To increase adoption of AI across the product lifecycle, organizations must begin transforming these static assets into structured, usable data. Some do it through (mostly) manual effort, such as engineers converting CADs to shareable PDFs. But this is a costly, time-consuming, and error-prone approach.
Here is a scalable, automated way to transform volumes of engineering CAD content into AI-ready assets up to 95% faster, while maintaining 100% pixel-perfect accuracy and full compliance.
Learn more about:
Closing the EBOM-MBOM Gap with Dassault and Adlib >
How AI-Driven CAD File Automation Saves Engineers Time and Money >
The Critical Role of Adlib in Dassault Solutions like 3DX, Catia, and Solidworks >
AI systems thrive on structured and contextualized information. However, CAD files (generated in CATIA, SolidWorks, AutoCAD, or other platforms) are not inherently structured in a way AI can consume. Their contents are layered, visual, and often embedded with design data that lacks machine-readable metadata.
For AI tools to deliver insights, like predictive maintenance forecasts, supplier risk analysis, or automated compliance validation, they must be trained on clean, well-labeled datasets. Unfortunately, CAD files rarely meet this standard. When these files remain isolated from enterprise systems or locked in incompatible formats, it limits an organization’s ability to leverage AI effectively.

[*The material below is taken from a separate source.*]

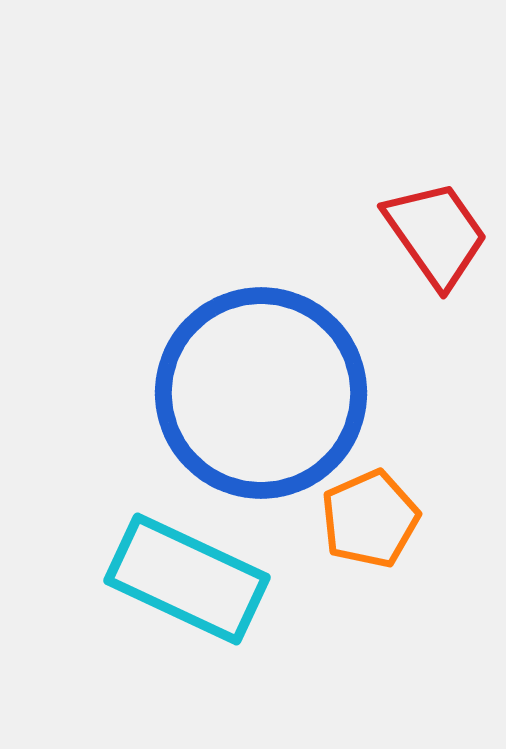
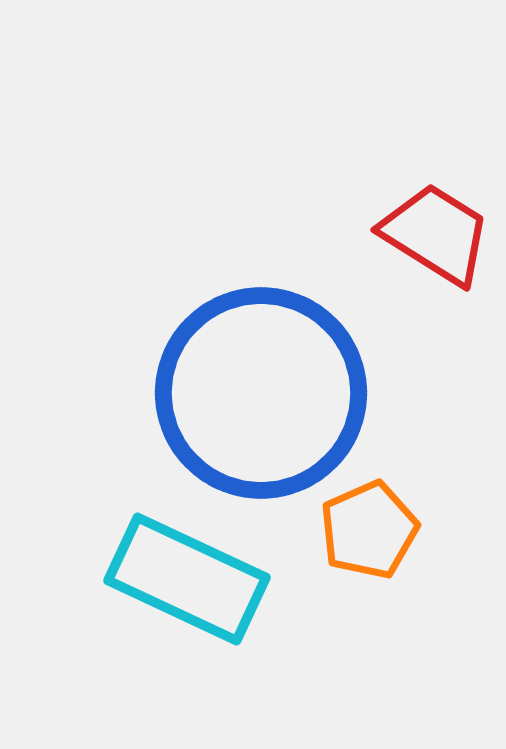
red trapezoid: rotated 23 degrees counterclockwise
orange pentagon: moved 1 px left, 11 px down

“In my opinion, we don’t have an AI problem. We have a document readiness problem. Until we make the data locked in CAD files and specs accessible, AI is just guessing. Real transformation starts by giving our systems something meaningful to work with.” - Anthony Vigliotti, Chief Product Officer, Adlib
From initial concept to manufacturing, quality assurance, and regulatory submission, essentially every stage in product lifecycle relies on documentation. In regulated industries such as aerospace, life sciences, and energy, documents like SOPs, batch records, design drawings, and change orders are mission-critical.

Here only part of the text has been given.